The OGC Geopackage has been uploaded as 'kiva_final_output.gpkg' and can be visualised in many standard GIS packages such as QGIS. The geopackage contains two output layer:
1. gar15_plus: Source GAR15 dataset with the new GAR15 Poverty Index attribution.
2. loan_gar15_plus: Kiva loans with nearest neighbour geospatial analysis applied to define the closest GAR15 feature. It is then possible to directly compare the Kiva loan attribution to the GAR15 data.  

From these two datasets it will be possible to gain new insights into current and future Kiva loans through the analysis of the new GAR15 Poverty Index.

The visualisation below show some initial analysis of the output data. Further images can be found in the attached image zip folder. It is worth noting the poverty index values currently developed can be improved upon following additional research and testing. However, this output does give an example of what kind of analysis can be done using available open source data. Given additional time it will be possible to extract further insights into the data using these such poverty indexes.

**Education Index**

The image below shows the GAR15 Education Index heat map distribution over the Kiva loan regions. From this index it is possible to gain insights into the education capital around a specific area.
![eduppind_map.png](https://78.media.tumblr.com/ec930ea0f1a4178b903fcecac43d8b45/tumblr_p8sm8u0hFO1xtbpnno7_1280.png)

**Loan Analysis with GAR15 Poverty Index Values**

The image below shows the attribution of an individual Kiva Loan in Bamako where the Kiva loan data has been joined to the GAR15 Poverty Index data through geospatial nearest neightbour analysis. From this data it will be possible to gain a better idea of the environment where the loan has been granted at a much more granular level (5km x 5km).
![bamako_loan_analysis.PNG](https://78.media.tumblr.com/33cbe6febd9aea7222c6cce0e856cb18/tumblr_p8sm8u0hFO1xtbpnno10_1280.png)


#### 7. Conclusion

From our analysis we have shown that open source geospatial data is available and that it can be used to give Kiva a better idea of the geodemographics of a population at a much more granular level than is currently used. Through bringing together datasets from multiple sources it is possible to gain insights which have not previously been possible. As a result we have created a more localised poverty index that also has a more accurate distinction between rural and urban borrowers in order to enhance the current MPI.

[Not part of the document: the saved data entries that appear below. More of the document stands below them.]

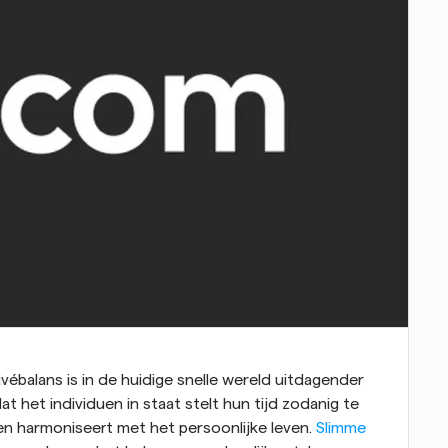
alans is in de huidige snelle wereld uitdagender 
at het individuen in staat stelt hun tijd zodanig te 
en harmoniseert met het persoonlijke leven. 
Slimme 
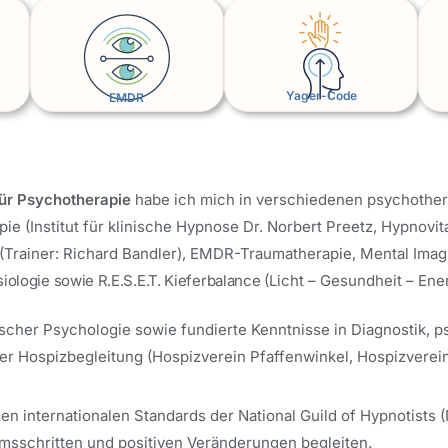
Yager-Code
EMDR
für Psychotherapie
habe ich mich in verschiedenen psychothe
 (Institut für klinische Hypnose Dr. Norbert Preetz, Hypnovita
n (Trainer: Richard Bandler), EMDR-Traumatherapie, Mental Imag
siologie sowie R.E.S.E.T. Kieferbalance
(Licht – Gesundheit – Ene
nischer Psychologie sowie fundierte Kenntnisse in Diagnostik
r Hospizbegleitung (Hospizverein Pfaffenwinkel, Hospizverein 
n internationalen Standards der National Guild of Hypnotists 
sschritten und positiven Veränderungen begleiten.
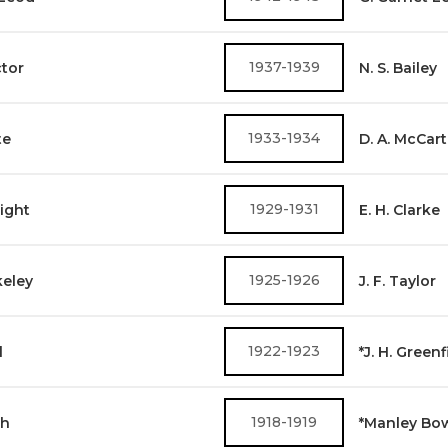
1937-1939
ctor
N. S. Bailey
1933-1934
te
D. A. McCar
1929-1931
ight
E. H. Clarke
1925-1926
keley
J. F. Taylor
1922-1923
l
*J. H. Greenf
1918-1919
sh
*Manley Bo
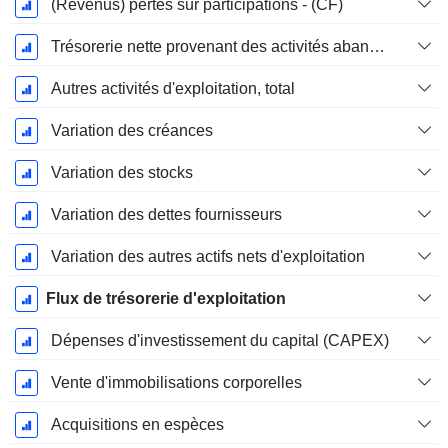
(Revenus) pertes sur participations - (CF)
Trésorerie nette provenant des activités abandonnées
Autres activités d'exploitation, total
Variation des créances
Variation des stocks
Variation des dettes fournisseurs
Variation des autres actifs nets d'exploitation
Flux de trésorerie d'exploitation
Dépenses d'investissement du capital (CAPEX)
Vente d'immobilisations corporelles
Acquisitions en espèces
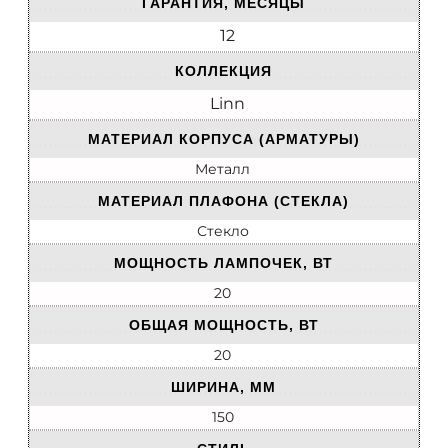
ГАРАНТИЯ, МЕСЯЦЫ
12
КОЛЛЕКЦИЯ
Linn
МАТЕРИАЛ КОРПУСА (АРМАТУРЫ)
Металл
МАТЕРИАЛ ПЛАФОНА (СТЕКЛА)
Стекло
МОЩНОСТЬ ЛАМПОЧЕК, ВТ
20
ОБЩАЯ МОЩНОСТЬ, ВТ
20
ШИРИНА, ММ
150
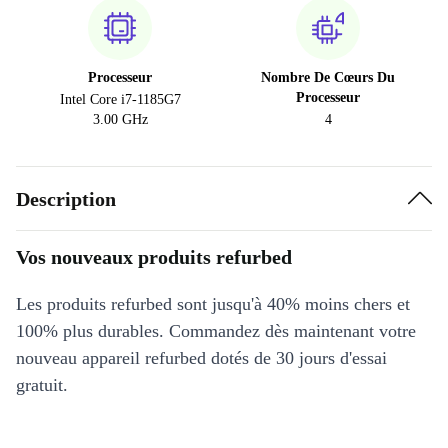
Processeur
Nombre De Cœurs Du
Processeur
Intel Core i7-1185G7
3.00 GHz
4
Description
Vos nouveaux produits refurbed
Les produits refurbed sont jusqu'à 40% moins chers et
100% plus durables. Commandez dès maintenant votre
nouveau appareil refurbed dotés de 30 jours d'essai
gratuit.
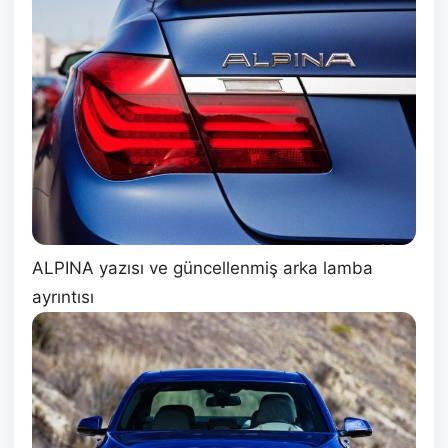
ALPINA yazısı ve güncellenmiş arka lamba
ayrıntısı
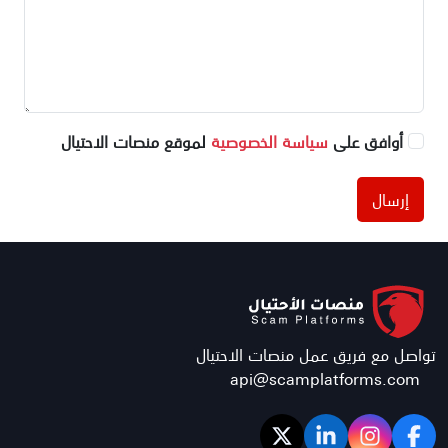
أوافق على
سياسة الخصوصية
لموقع منصات الاحتيال
إرسال
تواصل مع فريق عمل منصات الاحتيال
api@scamplatforms.com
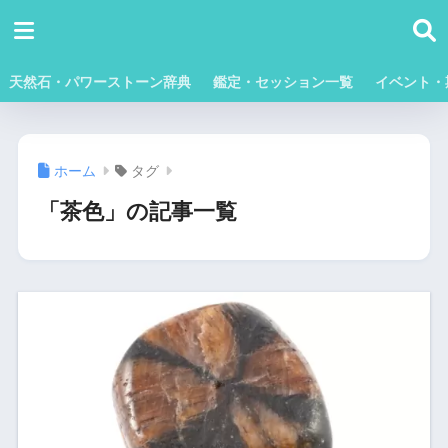
天然石・パワーストーン辞典
鑑定・セッション一覧
イベント・
ホーム
タグ
「茶色」の記事一覧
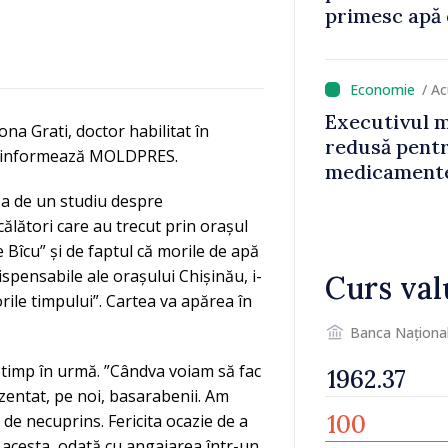
primesc apă 
funcționarilo
polițiștilor 
/ A
Executivul 
iona Grati, doctor habilitat în
redusă pentr
ău, informează MOLDPRES.
medicamente
fiscală pe s
rba de un studiu despre
bază al oame
călători care au trecut prin orașul
 Bîcu” și de faptul că morile de apă
ispensabile ale orașului Chișinău, i-
Curs val
rile timpului”. Cartea va apărea în
Banca Naționa
t timp în urmă. ”Cândva voiam să fac
zentat, pe noi, basarabenii. Am
e necuprins. Fericita ocazie de a
l acesta, odată cu angajarea într-un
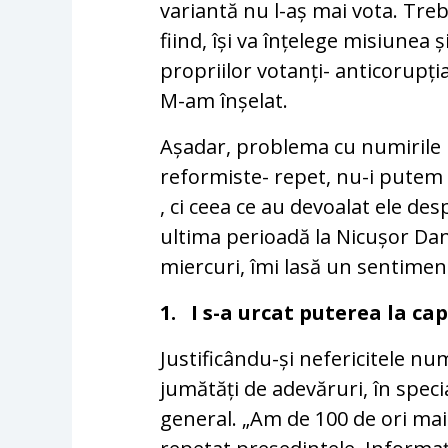
variantă nu l-aș mai vota. Treb
fiind, își va înțelege misiunea 
propriilor votanți- anticorupția
M-am înșelat.
Așadar, problema cu numirile n
reformiste- repet, nu-i putem c
, ci ceea ce au devoalat ele de
ultima perioadă la Nicușor Dan,
miercuri, îmi lasă un sentiment
1. I s-a urcat puterea la ca
Justificându-și nefericitele numi
jumătăți de adevăruri, în spec
general. „Am de 100 de ori ma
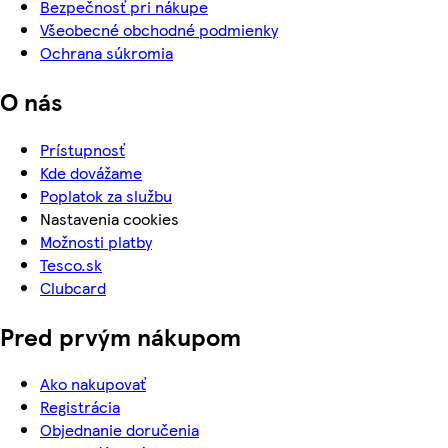
Bezpečnosť pri nákupe
Všeobecné obchodné podmienky
Ochrana súkromia
O nás
Prístupnosť
Kde dovážame
Poplatok za službu
Nastavenia cookies
Možnosti platby
Tesco.sk
Clubcard
Pred prvým nákupom
Ako nakupovať
Registrácia
Objednanie doručenia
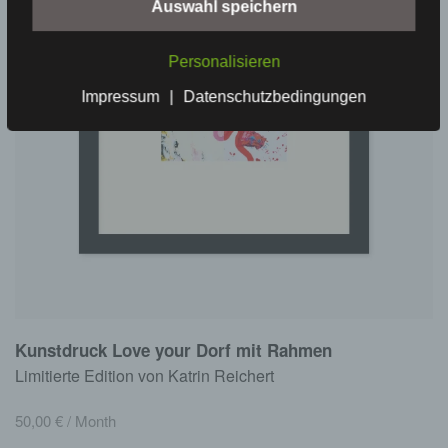
Auswahl speichern
Personalisieren
Impressum
|
Datenschutzbedingungen
Kunstdruck Love your Dorf mit Rahmen
Limitierte Edition von Katrin Reichert
50,00
€
/ Month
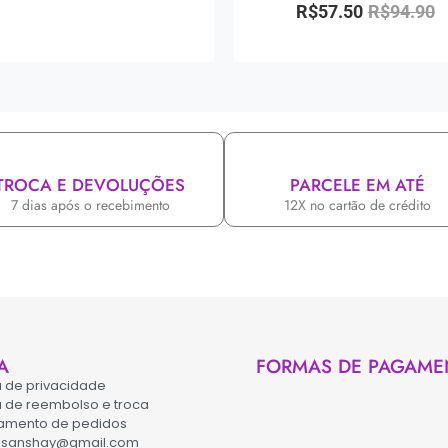
R$
57.50
R$
94.90
TROCA E DEVOLUÇÕES
PARCELE EM ATÉ
7 dias após o recebimento
12X no cartão de crédito
A
FORMAS DE PAGAME
ca de privacidade
ca de reembolso e troca
amento de pedidos
asanshay@gmail.com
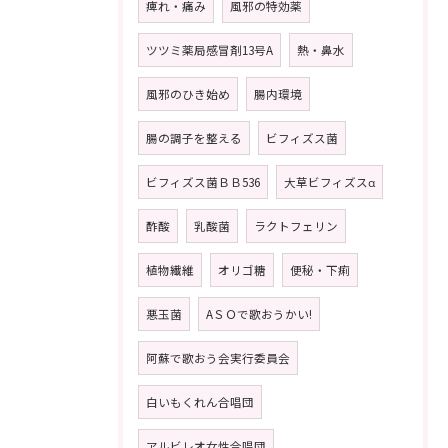
痺れ・痛み
風邪の特効薬
ツツミ薬局感冒剤13号A
熱・鼻水
風邪のひき始め
腸内環境
腸の調子を整える
ビフィズス菌
ビフィズス菌ＢＢ536
大草ビフィズスα
酢酸
乳酸菌
ラクトフェリン
植物繊維
オリゴ糖
便秘・下痢
悪玉菌
AＳＯで歌おうかい!
阿蘇で歌おう会実行委員会
白いもくれん合唱団
アルビレオ女性合唱団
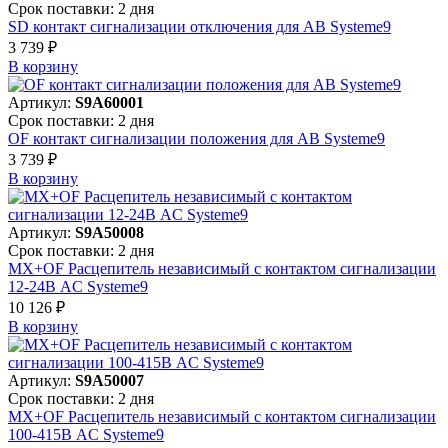
Срок поставки: 2 дня
SD контакт сигнализации отключения для АВ Systeme9
3 739 ₽
В корзинy
Артикул:
S9A60001
Срок поставки: 2 дня
OF контакт сигнализации положения для АВ Systeme9
3 739 ₽
В корзинy
Артикул:
S9A50008
Срок поставки: 2 дня
MX+OF Расцепитель независимый с контактом сигнализации
12-24В AC Systeme9
10 126 ₽
В корзинy
Артикул:
S9A50007
Срок поставки: 2 дня
MX+OF Расцепитель независимый с контактом сигнализации
100-415В AC Systeme9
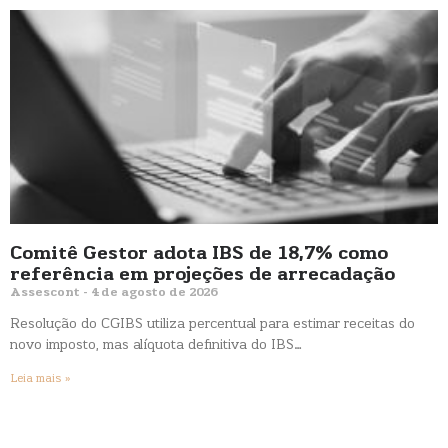
Comitê Gestor adota IBS de 18,7% como
referência em projeções de arrecadação
Assescont
4 de agosto de 2026
Resolução do CGIBS utiliza percentual para estimar receitas do
novo imposto, mas alíquota definitiva do IBS…
Leia mais »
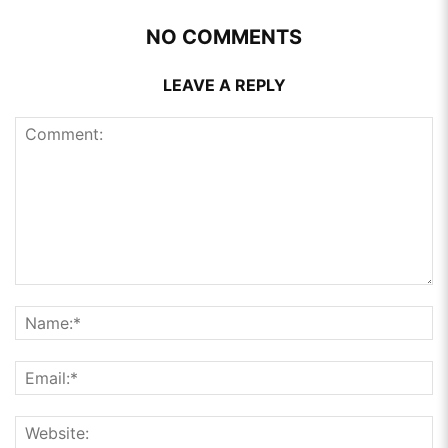
NO COMMENTS
LEAVE A REPLY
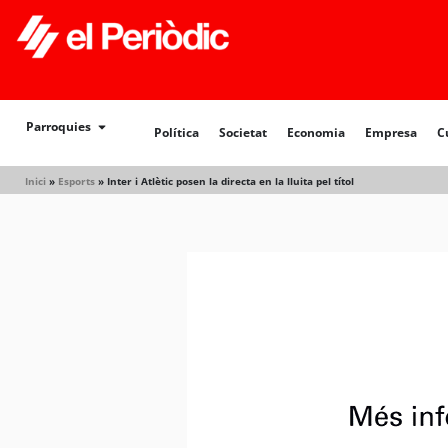
Política
Societat
Economia
Empresa
Cultur
Parroquies
Política
Societat
Economia
Empresa
C
Inici
»
Esports
»
Inter i Atlètic posen la directa en la lluita pel títol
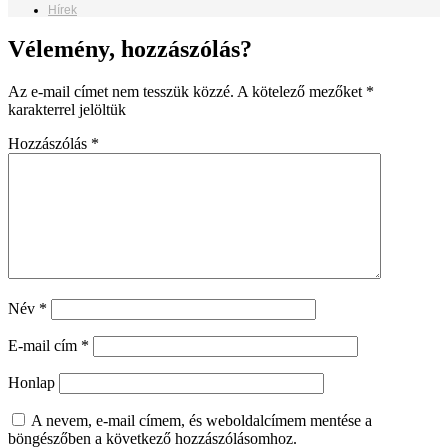
Hírek
Vélemény, hozzászólás?
Az e-mail címet nem tesszük közzé.
A kötelező mezőket
*
karakterrel jelöltük
Hozzászólás
*
Név
*
E-mail cím
*
Honlap
A nevem, e-mail címem, és weboldalcímem mentése a
böngészőben a következő hozzászólásomhoz.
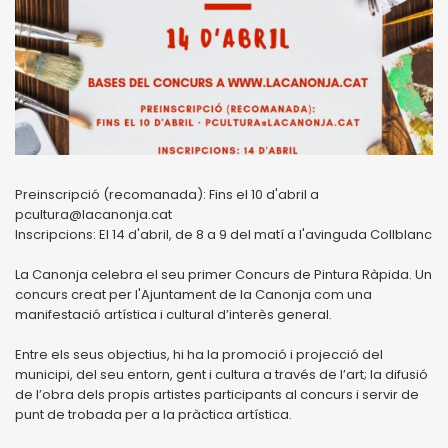
Preinscripció (recomanada): Fins el 10 d'abril a
pcultura@lacanonja.cat
Inscripcions: El 14 d'abril, de 8 a 9 del matí a l'avinguda Collblanc
La Canonja celebra el seu primer Concurs de Pintura Ràpida. Un
concurs creat per l'Ajuntament de la Canonja com una
manifestació artística i cultural d’interès general.
Entre els seus objectius, hi ha la promoció i projecció del
municipi, del seu entorn, gent i cultura a través de l’art; la difusió
de l’obra dels propis artistes participants al concurs i servir de
punt de trobada per a la pràctica artística.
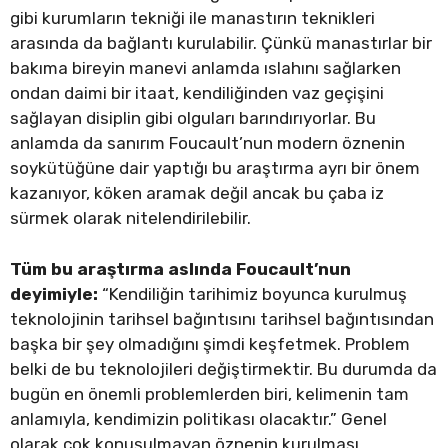
gibi kurumların tekniği ile manastırın teknikleri
arasında da bağlantı kurulabilir. Çünkü manastırlar bir
bakıma bireyin manevi anlamda ıslahını sağlarken
ondan daimi bir itaat, kendiliğinden vaz geçişini
sağlayan disiplin gibi olguları barındırıyorlar. Bu
anlamda da sanırım Foucault’nun modern öznenin
soykütüğüne dair yaptığı bu araştırma ayrı bir önem
kazanıyor, köken aramak değil ancak bu çaba iz
sürmek olarak nitelendirilebilir.
Tüm bu araştırma aslında Foucault’nun
deyimiyle:
“Kendiliğin tarihimiz boyunca kurulmuş
teknolojinin tarihsel bağıntısını tarihsel bağıntısından
başka bir şey olmadığını şimdi keşfetmek. Problem
belki de bu teknolojileri değiştirmektir. Bu durumda da
bugün en önemli problemlerden biri, kelimenin tam
anlamıyla, kendimizin politikası olacaktır.” Genel
olarak çok konuşulmayan öznenin kurulması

As mentioned above, it should be highlighted that the poverty indexes we have calculated can be developed further. However, this analysis has shown that there is a definite opportunity to further utilise the power of geospatial data to enable Kiva to better understand loan geographies.

Our objective of this work was to show that:
a) Open source geospatial data is available for microgrant analysis.
b) Combining data science techniques with geospatial analysis can prove to be a very powerful tool and is an area which is often overlooked by the data science/BI community. 

Thanks for your time. We hope you find the ideas raised in our analysis useful.